– Серьёзно? – ошарашенно уставилась на неё. – Вот дуры. Вдруг у него девушка есть по переписке, и он верность хранит.

– Ага, – ржала Сашка. – Именно об этом ты и думала, когда перед ним попой крутила.

Я ударила её в плечо, она ещё громче рассмеялась.

– Да мы сами в шоке: ты перед кем-то так выделывалась хоть раз в жизни?! – она стала показывать жестами, медленно сводя ладони друг к другу. – Как две шаровые молнии, молчали, тряслись      два года, а потом херак! – Сашка хлопнула в ладоши. – И теперь вы у нас сладкая парочка.

– Верещагина не придумывай, – усмехнулась я, залившись краской.

Дурацкая особенность организма: чуть что, сразу краснею.

– Если серьёзно, – Сашка закинула мне руку теперь на шею, тем самым наклонив вперёд, и стала нашёптывать, –      он на тебя с прошлого года пялится. Просто они с Васиным скромняги.

– Ничего себе скромняги! Он, похоже, Химеру зуб выбил.

– Сева крут, не спорю, – восхищённо выдохнула Сашка.

– Лишь бы Химер мстить не начал, – обеспокоенно      прошептала я.

*****

      Река делает крюк и убегает в тайгу. И посёлок, словно на полуострове расположен. Имеется культурный пляж со стороны центральной части посёлка, там всё организовано для отдыха трудящихся: есть кабинки, места для пикника и туалеты.      Там убирает местная администрация, и стоят мусорные контейнеры. А берег со стороны частного сектора усыпан пристанями и лодочными гаражами. Туалеты и место для пикника в любом месте, где удобно.

– Как      мать? – спросил дед-рыбак, знавший мою маму совсем маленькой. Старыми темными руками закидывал в полиэтиленовый пакет свежую рыбу. Его просаленный охотничий костюм пах рыбалкой и костором.

– Пьёт, – тихо ответила я.

– Беда, – вздохнул старик. – Ты учись, папка твой хотел, чтобы ты высшее образование получила.

– Как получится, – нехотя ответила я. Взяла пакет и соскочила с его лодки на пристань. – Спасибо.

– Пожарь. Масло есть?

– Есть, – кивнула я и пошла домой.

 

      Участок наш в этом году зарос травой. Кусты никто не стриг, они даже осенью надёжно прятали покосившейся забор. Калитка была закрыта. Одиноко стояла собачья будка без жителя. Тузик убежал. Я его отпустила, когда нечем стало кормить, и он ушёл от нас. Сквозь деревянные мостки просачивалась вода, когда я по ним шла. Потемнело старое крыльцо и скамейка, которую сделал ещё мой дед, и папа с гордостью рассказывал, что пацаном ему помогал.

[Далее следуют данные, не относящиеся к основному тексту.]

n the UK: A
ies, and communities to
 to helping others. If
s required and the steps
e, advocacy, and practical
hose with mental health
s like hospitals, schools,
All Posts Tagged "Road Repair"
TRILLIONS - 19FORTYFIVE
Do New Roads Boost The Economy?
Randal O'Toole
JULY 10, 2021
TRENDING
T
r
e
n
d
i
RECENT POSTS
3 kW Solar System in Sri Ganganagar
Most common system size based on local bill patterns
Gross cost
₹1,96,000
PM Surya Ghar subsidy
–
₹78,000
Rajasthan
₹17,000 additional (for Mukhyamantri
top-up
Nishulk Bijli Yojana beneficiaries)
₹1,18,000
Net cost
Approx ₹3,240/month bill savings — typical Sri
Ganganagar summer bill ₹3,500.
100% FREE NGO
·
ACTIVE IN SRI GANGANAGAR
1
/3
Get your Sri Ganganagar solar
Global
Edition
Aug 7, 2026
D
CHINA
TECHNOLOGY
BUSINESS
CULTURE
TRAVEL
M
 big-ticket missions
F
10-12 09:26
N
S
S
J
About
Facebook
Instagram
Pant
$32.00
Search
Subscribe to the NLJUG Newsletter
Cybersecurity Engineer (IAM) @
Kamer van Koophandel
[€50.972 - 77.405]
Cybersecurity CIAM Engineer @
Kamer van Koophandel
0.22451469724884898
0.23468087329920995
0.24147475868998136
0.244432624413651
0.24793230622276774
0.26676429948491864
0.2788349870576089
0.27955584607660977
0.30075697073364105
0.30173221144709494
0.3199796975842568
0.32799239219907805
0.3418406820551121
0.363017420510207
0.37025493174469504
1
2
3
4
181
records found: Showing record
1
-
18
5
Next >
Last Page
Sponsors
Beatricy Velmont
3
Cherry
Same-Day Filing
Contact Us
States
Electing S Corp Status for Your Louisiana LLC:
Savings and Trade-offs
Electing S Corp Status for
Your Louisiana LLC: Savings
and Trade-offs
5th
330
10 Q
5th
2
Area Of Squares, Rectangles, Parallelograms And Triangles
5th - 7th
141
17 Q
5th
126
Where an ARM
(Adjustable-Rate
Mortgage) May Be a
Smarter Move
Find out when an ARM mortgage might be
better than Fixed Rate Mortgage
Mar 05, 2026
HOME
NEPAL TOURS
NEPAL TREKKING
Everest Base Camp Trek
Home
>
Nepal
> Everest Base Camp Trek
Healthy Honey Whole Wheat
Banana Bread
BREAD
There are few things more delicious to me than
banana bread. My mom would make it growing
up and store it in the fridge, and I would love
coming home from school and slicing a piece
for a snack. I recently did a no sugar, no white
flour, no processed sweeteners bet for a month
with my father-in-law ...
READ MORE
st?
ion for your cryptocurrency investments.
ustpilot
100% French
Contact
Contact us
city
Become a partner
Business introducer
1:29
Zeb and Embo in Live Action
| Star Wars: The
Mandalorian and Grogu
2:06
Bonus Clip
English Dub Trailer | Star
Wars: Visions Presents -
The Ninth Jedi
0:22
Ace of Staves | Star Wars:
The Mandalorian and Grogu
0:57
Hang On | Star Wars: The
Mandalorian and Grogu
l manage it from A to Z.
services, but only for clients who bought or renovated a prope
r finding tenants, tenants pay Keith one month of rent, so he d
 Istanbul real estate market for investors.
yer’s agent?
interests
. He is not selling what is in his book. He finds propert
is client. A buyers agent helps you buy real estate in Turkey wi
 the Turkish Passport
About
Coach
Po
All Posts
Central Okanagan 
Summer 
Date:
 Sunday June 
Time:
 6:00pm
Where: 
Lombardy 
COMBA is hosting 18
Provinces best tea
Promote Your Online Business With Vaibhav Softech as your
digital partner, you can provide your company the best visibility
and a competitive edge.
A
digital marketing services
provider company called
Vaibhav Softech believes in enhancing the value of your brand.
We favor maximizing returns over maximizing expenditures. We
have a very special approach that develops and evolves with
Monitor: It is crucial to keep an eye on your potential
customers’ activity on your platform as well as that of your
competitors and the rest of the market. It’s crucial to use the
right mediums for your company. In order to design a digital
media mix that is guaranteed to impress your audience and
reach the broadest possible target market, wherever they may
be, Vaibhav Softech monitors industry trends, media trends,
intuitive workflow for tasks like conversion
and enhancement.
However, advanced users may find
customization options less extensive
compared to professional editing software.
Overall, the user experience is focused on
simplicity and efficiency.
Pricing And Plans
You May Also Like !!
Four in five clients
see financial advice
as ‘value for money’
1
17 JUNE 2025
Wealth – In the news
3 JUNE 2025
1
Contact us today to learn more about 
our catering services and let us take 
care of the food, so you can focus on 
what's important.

Папа так много хотел сделать. Облагородить территорию перед входом, как он сделал за домом. Ничего не успел. 

 

Папа умер от сердечной недостаточности. Мама, когда он умер, сказала мне очень важную вещь. Я запомнила навсегда.

В современном мире разрушена семейственность. Мы не жили с родственниками и не хотели с ними знаться. В этом виноват именно папа. Он был гордым, независимым и немного злым. Он запрещал маме работать, и она, в основном, сидела дома без образования и каких-либо навыков. Даже документами папа занимался сам. А мама вышивала, убирала, готовила, помогала мне делать уроки, поэтому я всегда была отличницей, водила меня на музыкальный кружок. В доме был свой хлеб, колбаса. Мама держала хозяйство.

А когда папы не стало, она потерялась. Потому что муку и комбикорм покупать не на что, а за свою жизнь она никогда не работала. Она даже в квитанциях за свет не разбиралась.

Вот вам и сильный, властный мужчина, на много лет старше, за которым как за каменной стеной. Стена рухнула — мир разрушен.

Мама вырвалась на свободу. Как больная, как остервенелая.

Она в первые дни пьянки, когда начали к ней заходить местные мужики, говорила, что наконец-то живёт полноценно. Ей даже нравилось, что вокруг люди, и все с ней общаются. Сколько я ни пыталась докричаться до неё, всё бесполезно. Её «люди» вытащили холодильник, микроволновку, моё пианино, часть моей одежды. По посёлку шатаются мужики в папиных рубахах и ботинках.